Mild overexpression of Atg14 increases autophagic activity in yeast [32
]. In mammals, overexpression of Barkor/Atg14(L) enhances autophagic activity even under nutrient-rich conditions [36
]. Thus, Atg14 seems to be one of the limiting factors regulating autophagic activity.
Autophagic activity is reduced in yeast cells expressing an Atg14 variant lacking the C-terminal half (hereafter, Atg14-ΔC) compared to cells expressing the full-length Atg14 (Atg14-FL). Cells expressing the Atg14-ΔC variant accumulate smaller autophagic bodies, indicating that Atg14 has a close relationship with the size of the autophagosome [32
]. We performed electron microscopy and measured the diameter of the smaller autophagic bodies accumulated in Atg14-ΔC cells (). The average diameter of autophagic bodies accumulated in Atg14-ΔC cells is approximately 66% of that in cells expressing Atg14-FL. Thus, the volume of each autophagic body in Atg14-ΔC cells is estimated to be 29% (the cube of 66%) of that in Atg14-FL cells. Autophagic activity is roughly proportional to the volume of autophagic bodies. Consistent with the estimation based on this electron microscopy, the actual autophagic activity in Atg14-ΔC cells, measured by an established biochemical assay, is approximately 33% of that in Atg14-FL cells [32
]. Thus, the C-terminal half of Atg14 is likely to be required to form a normal-sized autophagosome rather than to regulate the number of autophagosomes. How Atg14 regulates the size of autophagosomes is currently unknown. It is possible that the C-terminal half of Atg14 is directly involved in the modulation of autophagosome size. In this sense, it would be interesting to examine whether the amphiphilic helix within the C-terminal half is involved in modulating the curvature of the isolation membrane. Alternatively, the C-terminal half of Atg14 may regulate autophagosome size indirectly through one or more downstream molecules. Deletion of ATG14
affects the localization of Atg8, the Atg12-Atg5-Atg16 complex, and the Atg2-Atg18 complex [41
]. Smaller autophagic bodies are accumulated in cells expressing Atg8 variants with reduced activity [42
]. Similarly, the size of the autophagosome correlates with the protein levels of Atg8 [43
]. Thus, it is possible that Atg14 regulates autophagosome size indirectly through modulating Atg8 recruitment to the PAS.

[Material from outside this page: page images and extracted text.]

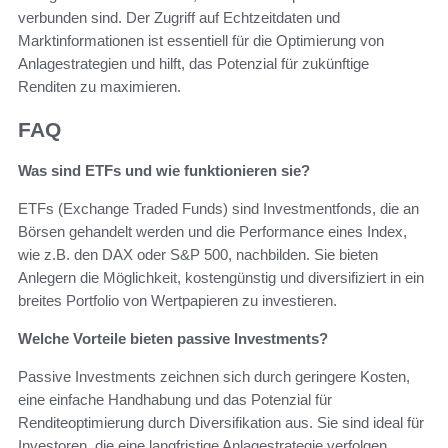
verbunden sind. Der Zugriff auf Echtzeitdaten und
Marktinformationen ist essentiell für die Optimierung von
Anlagestrategien und hilft, das Potenzial für zukünftige
Renditen zu maximieren.
FAQ
Was sind ETFs und wie funktionieren sie?
ETFs (Exchange Traded Funds) sind Investmentfonds, die an
Börsen gehandelt werden und die Performance eines Index,
wie z.B. den DAX oder S&P 500, nachbilden. Sie bieten
Anlegern die Möglichkeit, kostengünstig und diversifiziert in ein
breites Portfolio von Wertpapieren zu investieren.
Welche Vorteile bieten passive Investments?
Passive Investments zeichnen sich durch geringere Kosten,
eine einfache Handhabung und das Potenzial für
Renditeoptimierung durch Diversifikation aus. Sie sind ideal für
Investoren, die eine langfristige Anlagestrategie verfolgen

Figure 3 Cells expressing the Atg14-ΔC variant accumulate smaller autophagic bodies. (a) Electron micrographs of autophagic bodies accumulated in BJ2168 cells lacking vacuolar proteases. Cells were cultured for 3.5h in nitrogen-depleted medium, (more ...)
As mentioned above, overexpression of Barkor/Atg14(L) activates autophagy in mammalian cells even under nutrient-rich conditions [36
], indicating that Barkor/Atg14(L) is one of the key players regulating autophagic activity in mammals. Other subunits of PtdIns 3-kinase complexes are also involved in the regulation of autophagic activity. UVRAG positively regulates maturation of the endosome and the autophagosome. Conversely, Rubicon negatively regulates maturation of the endosome and the autophagosome by sequestering UVRAG from the class C-VPS/HOPS complex [34
]. Beclin 1 also plays an important role in regulating autophagy. Beclin 1 interacts with multiple proteins in addition to the core subunits of the PtdIns 3-kinase complexes. One of these, Ambra1, positively regulates autophagy and plays a crucial role in neural development [30
]. Beclin 1 also interacts with Bcl-2, an antiapoptotic protein, that is believed to regulate the balance between autophagy and apoptosis [29
]. Thus, Beclin 1 may serve as a platform upon which cellular signals converge and function to regulate the crosstalk of multiple processes, including autophagy. This function of regulating the balance of multiple cellular events has not been reported for yeast Vps30/Atg6, which implies that Beclin 1 has obtained this regulatory role during evolution.
In addition to generating PtdIns(3)P
by the autophagy-specific PtdIns 3-kinase, dephosphorylation of PtdIns(3)P
also plays an important role in regulating autophagy in mammals. Overexpression of PtdIns(3)P
phosphatases decreases autophagic activity, while the knockdown or the expression of a dominant-negative form of the phosphatases enhances autophagy [45
]. It is currently unclear whether such regulation also occurs in yeast.
Taken together, Atg14 regulates autophagic activity, at least partially, both in yeast and mammals. However, the Barkor/Atg14(L)-containing PtdIns 3-kinase complex seems to play a more crucial role in determining autophagic activity than yeast Complex I, and the regulation of the Barkor/Atg14(L) complex may have evolved to function in a more sophisticated manner.